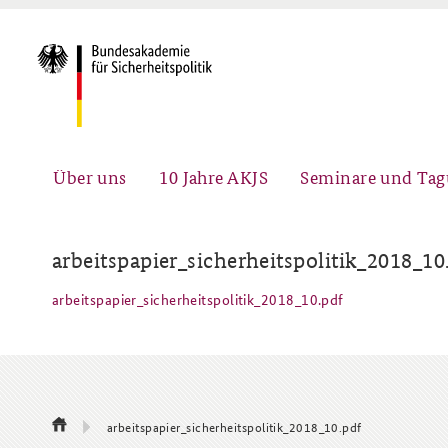
Über uns
10 Jahre AKJS
Seminare und Ta
arbeitspapier_sicherheitspolitik_2018_10
arbeitspapier_sicherheitspolitik_2018_10.pdf
Auftrag und Organisation
Führungskräfteseminar für
#angeBAKSt: Aktuelle
Sicherheitspolitik
Kommentare zur
Sicherheitspolitik
Team
Fachseminar Digitalisierung und
Ansprechpartner für Presse- und
arbeitspapier_sicherheitspolitik_2018_10.pdf
Sicherheitspolitik
andere Medienanfragen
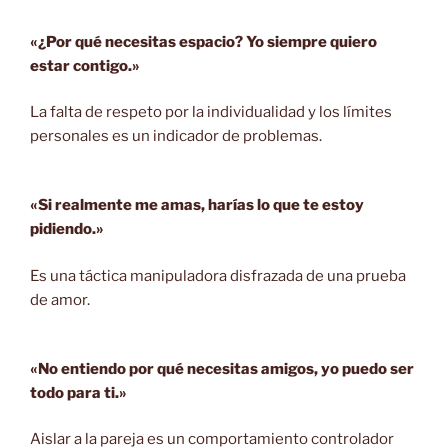
«¿Por qué necesitas espacio? Yo siempre quiero
estar contigo.»
La falta de respeto por la individualidad y los límites
personales es un indicador de problemas.
«Si realmente me amas, harías lo que te estoy
pidiendo.»
Es una táctica manipuladora disfrazada de una prueba
de amor.
«No entiendo por qué necesitas amigos, yo puedo ser
todo para ti.»
Aislar a la pareja es un comportamiento controlador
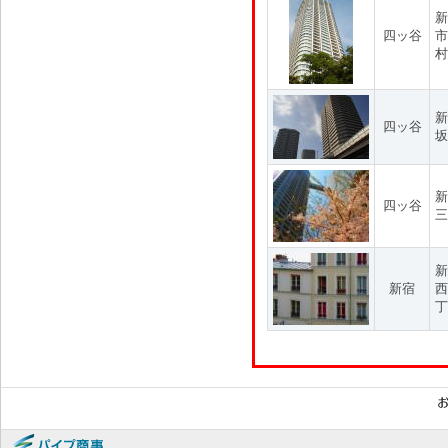
新
四ッ谷
市
村
新
四ッ谷
坂
新
四ッ谷
三
新
新宿
西
丁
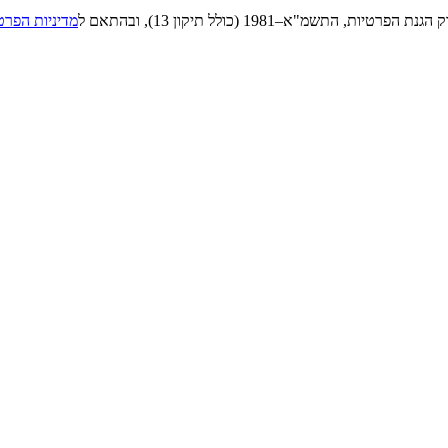
"א–1981 (כולל תיקון 13), ובהתאם ל
מדיניות הפרט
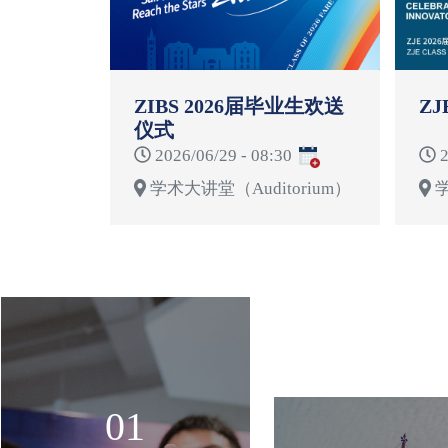
ZIBS 2026届毕业生欢送
ZJ
仪式
2026/06/29 - 08:30
2
学术大讲堂（Auditorium）
学
01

:::

* WHAT YOU HAVE TO DO *
Repeat the full listing above exactly, with no pictures in the copy.

* RESPONSE *
Über uns
10 Jahre AKJS
Seminare und Ta
arbeitspapier_sicherheitspolitik_2018_10
arbeitspapier_sicherheitspolitik_2018_10.pdf
Auftrag und Organisation
Führungskräfteseminar für
#angeBAKSt: Aktuelle
Sicherheitspolitik
Kommentare zur
Sicherheitspolitik
Team
Fachseminar Digitalisierung und
Ansprechpartner für Presse- und
arbeitspapier_sicherheitspolitik_2018_10.pdf
Sicherheitspolitik
andere Medienanfragen
«¿Por qué necesitas espacio? Yo siempre quiero
estar contigo.»
La falta de respeto por la individualidad y los límites
personales es un indicador de problemas.
«Si realmente me amas, harías lo que te estoy
pidiendo.»
Es una táctica manipuladora disfrazada de una prueba
de amor.
«No entiendo por qué necesitas amigos, yo puedo ser
todo para ti.»
Aislar a la pareja es un comportamiento controlador
新
四ッ谷
市
村
新
四ッ谷
坂
新
四ッ谷
三
新
新宿
西
丁
"א–1981 (כולל תיקון 13), ובהתאם ל
מדיניות הפרט
ZIBS 2026届毕业生欢送
ZJ
仪式
2026/06/29 - 08:30
2
学术大讲堂（Auditorium）
学
01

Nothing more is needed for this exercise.